Une vallée nimbée de brume, constamment noyée de pluie, d'un calme apaisant, qui n'est pas sans lui rappeler les murs humides de sa prison dans laquelle paradoxalement il a vécu ses années les plus propices à la réflexion et à la méditation.
Le barrage à construire conduira à submerger le hameau et donc contraindra la population à l'exil, population avec laquelle les ouvriers ne se mêlent pas. Et en effet, les deux camps s'observent, se regardent, les ouvriers sont fascinés par le calme, l'organisation, la persévérance et la discipline de cette communauté humaine malgré le sort qui les attend …frontière bien étanche entre les deux groupes, les ouvriers restent entre eux, les habitants du hameau entre eux, chacun vivant de son côté sans se côtoyer… jusqu'au moment où un ouvrier abuse d'une jeune fille du village. Cet incident aura de lourdes répercussions et va perturber notre narrateur.

« le souvenir du visage de la fille empreint de honte me faisait ressentir la douloureuse solitude des femmes. Même si elle avait été violée, à partir de l'instant où elle avait cédé, le poids de l'homme s'était-il installé à demeure tout au fond de son corps ? ».

Cet homme se sent en symbiose avec ce hameau et d'étranges échos, telles des réminiscences, vibrent en lui. Comme ce jour émouvant où les villageois se rendent au cimetière pour déterrer les morts et manipuler les cranes « avec autant de précaution que s'il s'agissait de précieuses porcelaines » afin de les placer dans de petites boites dans la perspectives de l'engloutissement de la vallée, de son côté le narrateur nettoie les cinq petits morceaux d'os des doigts de pied de sa femme qu'il a déterrés à sa sortie de prison. Cinq petits orteils qui cliquètent dans leur boite au fond d'un sac à chaque pas du narrateur, lui rappelant sans cesse son crime.
Son acte fut un acte de vengeance extrême et inouï pour profaner sa tombe et lui faire du mal même au-delà de la mort, alors que les villageois témoignent au contraire d'une immense dévotion et d'un profond respect pour leurs morts. le narrateur est ainsi conduit à réfléchir de nouveau à son comportement. La symbiose et la connivence vont s'amplifier après l'incident, il va alors faire preuve de beaucoup de sang froid, de courage et d'humanité, apaisant les blessures, immenses, du passé, reverdissant son âme noire.

« Dans cette gorge constamment ravinée par la pluie, la vitesse à laquelle germaient les bourgeons printaniers était stupéfiante.
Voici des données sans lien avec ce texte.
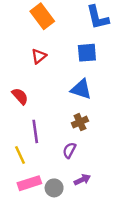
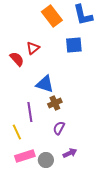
orange rectangle: (42, 16) -> (52, 16), moved
blue triangle: (81, 89) -> (45, 84), moved
red semicircle: (20, 96) -> (17, 59), moved
brown cross: (80, 122) -> (55, 103), moved

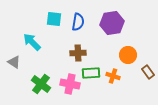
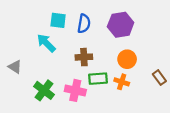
cyan arrow: (32, 42) -> (46, 43), moved
orange circle: (128, 55) -> (127, 59), moved

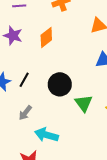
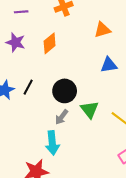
gray arrow: (25, 113) -> (62, 117), moved
cyan arrow: (46, 135) -> (52, 143), turned -110

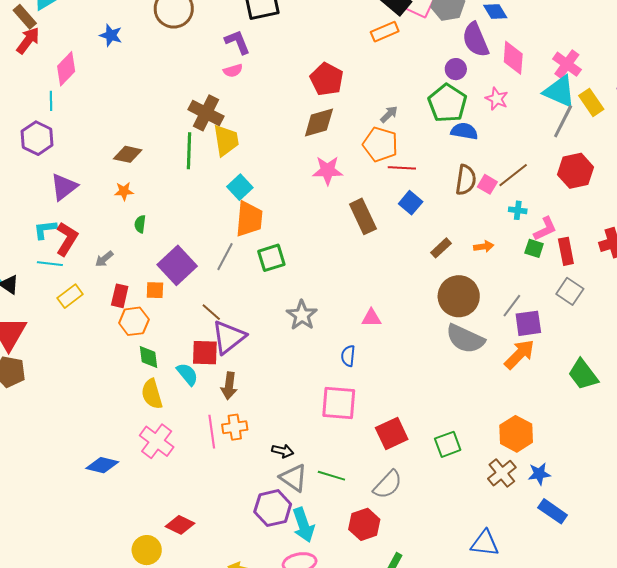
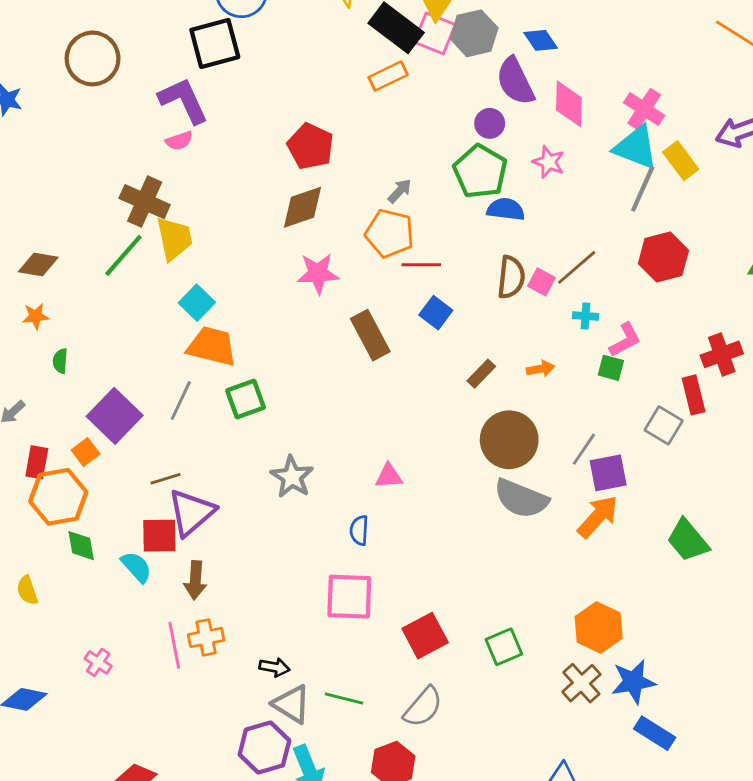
purple L-shape: (237, 42) -> (183, 100), size x1.4
green line: (189, 151) -> (123, 255), turned 42
orange trapezoid: (249, 219) -> (212, 346), turned -78
red rectangle: (566, 251) -> (694, 395), moved
orange square: (155, 290) -> (86, 452), turned -36
brown line: (211, 312) -> (165, 479), turned -55
orange hexagon: (134, 321) -> (58, 497), size x1.4
yellow semicircle: (152, 394) -> (27, 590), moved, size x0.7
pink cross: (157, 441) -> (98, 662), size x0.6
blue star: (539, 474) -> (633, 682), size x1.4

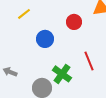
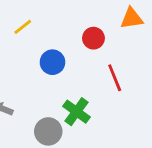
red line: (89, 61) -> (115, 78), moved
Au début c'était comme si tout se couvrait vaguement d'une fine couche de poudre vert-de-gris, mais de jour en jour la couleur devenait plus foncée, et bientôt les couleurs fraiches du feuillage printanier se répandaient dans toute la vallée ».

Au-delà de l'histoire personnelle de cet homme, le livre traite d'un sujet délicat, celui de l'expropriation d'habitants d'un village installés sur cette terre depuis des centaines d'années en contrepartie de grosses sommes d'argent dont ces gens, coupés de l'extérieur, n'ont que faire ou ne sauront pas bien utiliser. Les chasser, c'est ainsi les condamner à mort.

Et si cette vallée n'était-elle que symbolique ? N'est-elle pas représentative des tréfonds de l'âme de cet homme ? Les tombes du cimetière, nombreuses et surdimensionnées, ne représentent-elles pas l'obsession du narrateur pour la tombe de sa femme ? Et si ce convoi de l'eau n'était au final que le convoi de son âme vers la rédemption ? La construction du barrage, la construction de ses propres barrières afin d'arriver enfin à expier l'horreur orchestrée ?
Telles furent les questions que je me suis posée à la lecture de ce beau livre très poétique dans lequel nous avons, nous aussi, l'impression de flotter dans une brume légère d'où brillent des moments de beauté suspendus inoubliables. A noter une fin sublime que j'ai parcourue bouche bée…oui inoubliable !

« L'air au-dessus du hameau était pur, les mousses des toits brillaient de couleurs vives comme des algues vertes. Et dans les rayons lumineux du matin, il s'en élevait un peu de vapeur qui semblait ramper ».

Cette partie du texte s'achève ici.